→ **Exercise**
Your answer should be exactly the lines from the one that contains "T2-66 βαρέλι πυρήνων" through the final line of the entries below, and nothing else.

[Data records]
══════

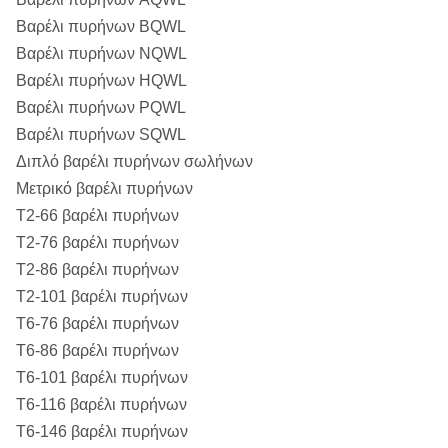
Βαρέλι πυρήνων BQWL
Βαρέλι πυρήνων NQWL
Βαρέλι πυρήνων HQWL
Βαρέλι πυρήνων PQWL
Βαρέλι πυρήνων SQWL
Διπλό βαρέλι πυρήνων σωλήνων
Μετρικό βαρέλι πυρήνων
T2-66 βαρέλι πυρήνων
T2-76 βαρέλι πυρήνων
T2-86 βαρέλι πυρήνων
T2-101 βαρέλι πυρήνων
T6-76 βαρέλι πυρήνων
T6-86 βαρέλι πυρήνων
T6-101 βαρέλι πυρήνων
T6-116 βαρέλι πυρήνων
T6-146 βαρέλι πυρήνων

══════

→ **Result for this task**
T2-66 βαρέλι πυρήνων
T2-76 βαρέλι πυρήνων
T2-86 βαρέλι πυρήνων
T2-101 βαρέλι πυρήνων
T6-76 βαρέλι πυρήνων
T6-86 βαρέλι πυρήνων
T6-101 βαρέλι πυρήνων
T6-116 βαρέλι πυρήνων
T6-146 βαρέλι πυρήνων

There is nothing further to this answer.